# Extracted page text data
=== Section Start ===

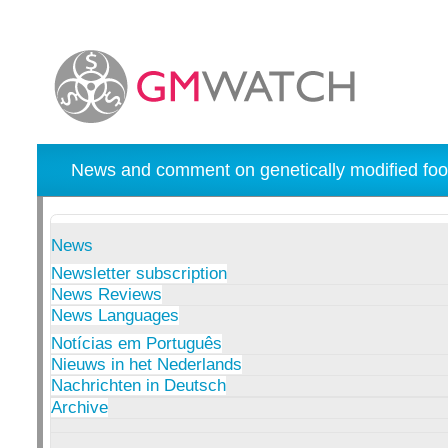
News and comment on genetically modified foo
News
Newsletter subscription
News Reviews
News Languages
Notícias em Português
Nieuws in het Nederlands
Nachrichten in Deutsch
Archive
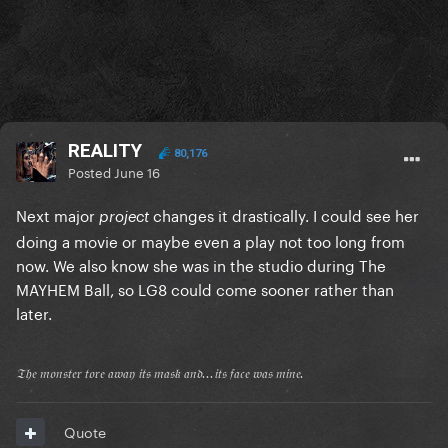
REALITY
80,176
Posted
June 16
Next major
changes it drastically. I could see her
project
doing a movie or maybe even a play not too long from
now. We also know she was in the studio during The
MAYHEM Ball, so LG8 could come sooner rather than
later.
𝔗𝔥𝔢 𝔪𝔬𝔫𝔰𝔱𝔢𝔯 𝔱𝔬𝔯𝔢 𝔞𝔴𝔞𝔶 𝔦𝔱𝔰 𝔪𝔞𝔰𝔨 𝔞𝔫𝔡...𝔦𝔱𝔰 𝔣𝔞𝔠𝔢 𝔴𝔞𝔰 𝔪𝔦𝔫𝔢.
Quote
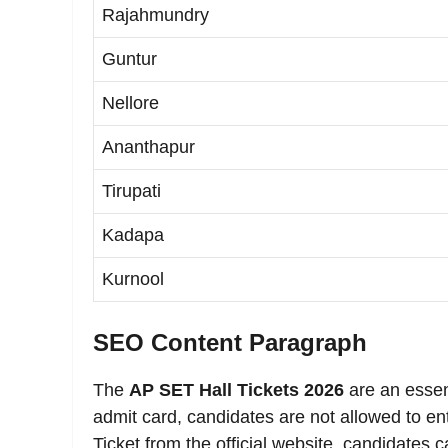
Rajahmundry
Guntur
Nellore
Ananthapur
Tirupati
Kadapa
Kurnool
SEO Content Paragraph
The
AP SET Hall Tickets 2026
are an essen
admit card, candidates are not allowed to e
Ticket from the official website, candidates 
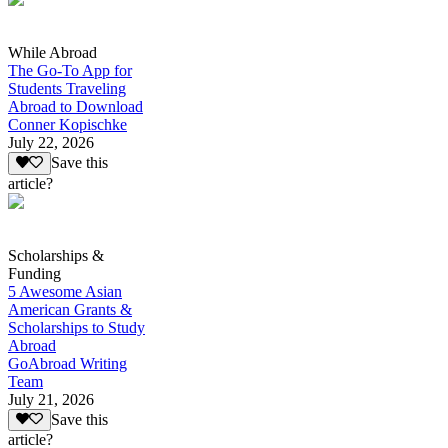
While Abroad
The Go-To App for
Students Traveling
Abroad to Download
Conner Kopischke
July 22, 2026
Save this
article?
Scholarships &
Funding
5 Awesome Asian
American Grants &
Scholarships to Study
Abroad
GoAbroad Writing
Team
July 21, 2026
Save this
article?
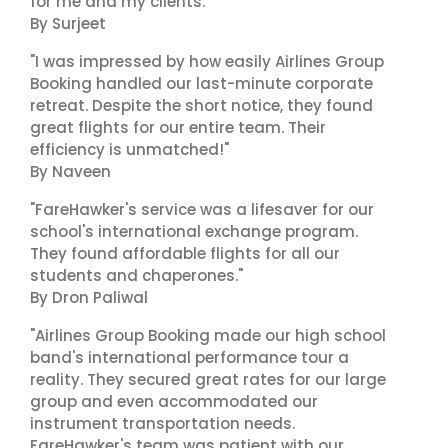
for me and my clients."
By Surjeet
"I was impressed by how easily Airlines Group
Booking handled our last-minute corporate
retreat. Despite the short notice, they found
great flights for our entire team. Their
efficiency is unmatched!"
By Naveen
"FareHawker's service was a lifesaver for our
school's international exchange program.
They found affordable flights for all our
students and chaperones."
By Dron Paliwal
"Airlines Group Booking made our high school
band's international performance tour a
reality. They secured great rates for our large
group and even accommodated our
instrument transportation needs.
FareHawker's team was patient with our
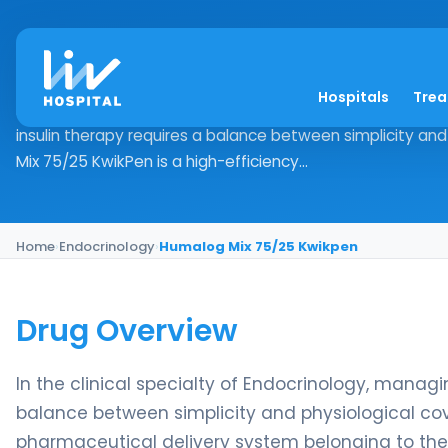
Humalog Mix 75/25 
Hospitals
Tre
Drug Overview In the clinical specialty of Endocrinology,
insulin therapy requires a balance between simplicity an
Mix 75/25 KwikPen is a high-efficiency...
Home
›
Endocrinology
›
Humalog Mix 75/25 Kwikpen
Drug Overview
In the clinical specialty of Endocrinology, manag
balance between simplicity and physiological co
pharmaceutical delivery system belonging to the Mi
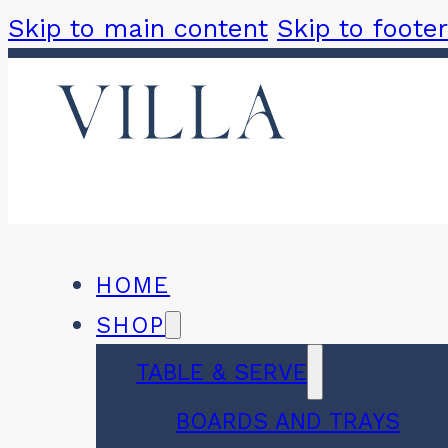
Skip to main content
Skip to footer
HOME
SHOP
TABLE & SERVE
BOARDS AND TRAYS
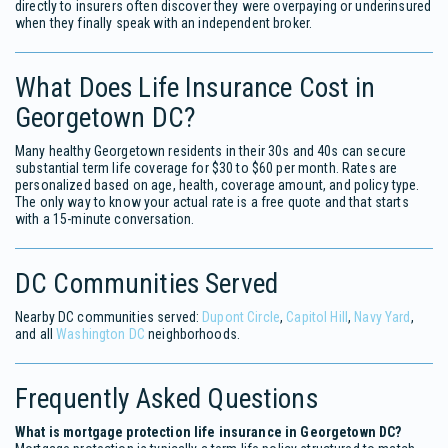
directly to insurers often discover they were overpaying or underinsured
when they finally speak with an independent broker.
What Does Life Insurance Cost in
Georgetown DC?
Many healthy Georgetown residents in their 30s and 40s can secure
substantial term life coverage for $30 to $60 per month. Rates are
personalized based on age, health, coverage amount, and policy type.
The only way to know your actual rate is a free quote and that starts
with a 15-minute conversation.
DC Communities Served
Nearby DC communities served:
Dupont Circle
,
Capitol Hill
,
Navy Yard
,
and all
Washington DC
neighborhoods.
Frequently Asked Questions
What is mortgage protection life insurance in Georgetown DC?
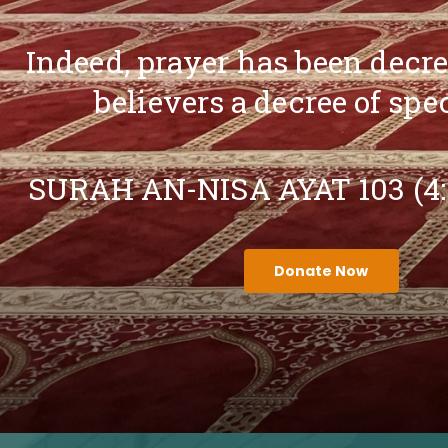
Indeed, prayer has been decr
believers a decree of spe
SURAH AN-NISA AYAT 103 (4
Donate Now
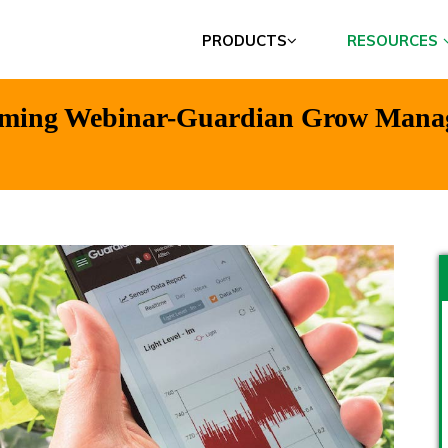
PRODUCTS
RESOURCES
oming Webinar-Guardian Grow Manage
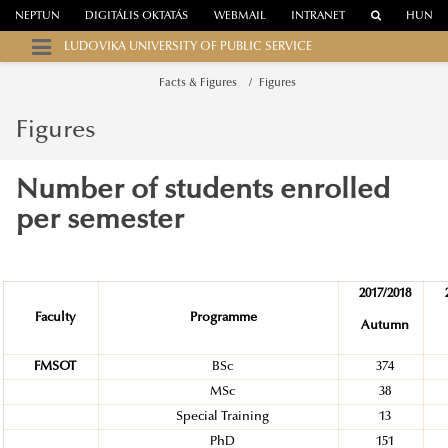
NEPTUN
DIGITÁLIS OKTATÁS
WEBMAIL
INTRANET
HUN
LUDOVIKA UNIVERSITY OF PUBLIC SERVICE
Facts & Figures
Figures
Figures
Number of students enrolled
per semester
2017/2018
Faculty
Programme
Autumn
FMSOT
BSc
374
MSc
38
Special Training
13
PhD
151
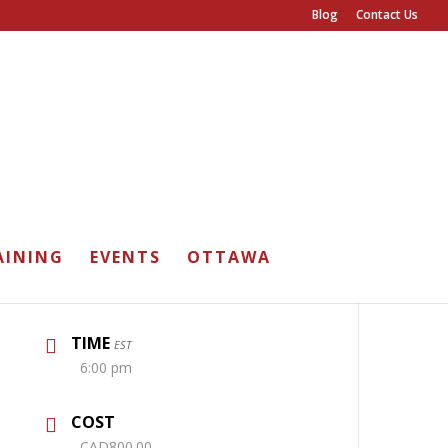
Blog
Contact Us
DATE
AINING
EVENTS
OTTAWA
Jun 21 2026
Expired!
TIME
EST
6:00 pm
COST
CAD800.00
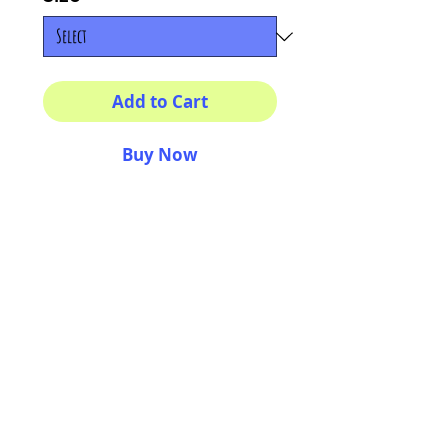
Add to Cart
Buy Now
Multiple sizes available
High quality photography
matte paper
Bright colors and smiles
guarantee
AriUberti Illustration® - All Rights Reserved
2017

=== Section End ===

Repeat all the data as it stands, dropping any images it holds.

# Reply to the exercise
News and comment on genetically modified foo
News
Newsletter subscription
News Reviews
News Languages
Notícias em Português
Nieuws in het Nederlands
Nachrichten in Deutsch
Archive
REALITY
80,176
Posted
June 16
Next major
changes it drastically. I could see her
project
doing a movie or maybe even a play not too long from
now. We also know she was in the studio during The
MAYHEM Ball, so LG8 could come sooner rather than
later.
𝔗𝔥𝔢 𝔪𝔬𝔫𝔰𝔱𝔢𝔯 𝔱𝔬𝔯𝔢 𝔞𝔴𝔞𝔶 𝔦𝔱𝔰 𝔪𝔞𝔰𝔨 𝔞𝔫𝔡...𝔦𝔱𝔰 𝔣𝔞𝔠𝔢 𝔴𝔞𝔰 𝔪𝔦𝔫𝔢.
Quote
Rajahmundry
Guntur
Nellore
Ananthapur
Tirupati
Kadapa
Kurnool
SEO Content Paragraph
The
AP SET Hall Tickets 2026
are an essen
admit card, candidates are not allowed to e
Ticket from the official website, candidates 
While Abroad
The Go-To App for
Students Traveling
Abroad to Download
Conner Kopischke
July 22, 2026
Save this
article?
Scholarships &
Funding
5 Awesome Asian
American Grants &
Scholarships to Study
Abroad
GoAbroad Writing
Team
July 21, 2026
Save this
article?
for me and my clients."
By Surjeet
"I was impressed by how easily Airlines Group
Booking handled our last-minute corporate
retreat. Despite the short notice, they found
great flights for our entire team. Their
efficiency is unmatched!"
By Naveen
"FareHawker's service was a lifesaver for our
school's international exchange program.
They found affordable flights for all our
students and chaperones."
By Dron Paliwal
"Airlines Group Booking made our high school
band's international performance tour a
reality. They secured great rates for our large
group and even accommodated our
instrument transportation needs.
FareHawker's team was patient with our
Humalog Mix 75/25 
Hospitals
Tre
Drug Overview In the clinical specialty of Endocrinology,
insulin therapy requires a balance between simplicity an
Mix 75/25 KwikPen is a high-efficiency...
Home
›
Endocrinology
›
Humalog Mix 75/25 Kwikpen
Drug Overview
In the clinical specialty of Endocrinology, manag
balance between simplicity and physiological co
pharmaceutical delivery system belonging to the Mi
Skip to main content
Skip to footer
HOME
SHOP
TABLE & SERVE
BOARDS AND TRAYS
directly to insurers often discover they were overpaying or underinsured
when they finally speak with an independent broker.
What Does Life Insurance Cost in
Georgetown DC?
Many healthy Georgetown residents in their 30s and 40s can secure
substantial term life coverage for $30 to $60 per month. Rates are
personalized based on age, health, coverage amount, and policy type.
The only way to know your actual rate is a free quote and that starts
with a 15-minute conversation.
DC Communities Served
Nearby DC communities served:
Dupont Circle
,
Capitol Hill
,
Navy Yard
,
and all
Washington DC
neighborhoods.
Frequently Asked Questions
What is mortgage protection life insurance in Georgetown DC?
Indeed, prayer has been decr
believers a decree of spe
SURAH AN-NISA AYAT 103 (4
Donate Now
PRODUCTS
RESOURCES
oming Webinar-Guardian Grow Manage
NEPTUN
DIGITÁLIS OKTATÁS
WEBMAIL
INTRANET
HUN
LUDOVIKA UNIVERSITY OF PUBLIC SERVICE
Facts & Figures
Figures
Figures
Number of students enrolled
per semester
2017/2018
Faculty
Programme
Autumn
FMSOT
BSc
374
MSc
38
Special Training
13
PhD
151
Blog
Contact Us
DATE
AINING
EVENTS
OTTAWA
Jun 21 2026
Expired!
TIME
EST
6:00 pm
COST
CAD800.00
Add to Cart
Buy Now
Multiple sizes available
High quality photography
matte paper
Bright colors and smiles
guarantee
AriUberti Illustration® - All Rights Reserved
2017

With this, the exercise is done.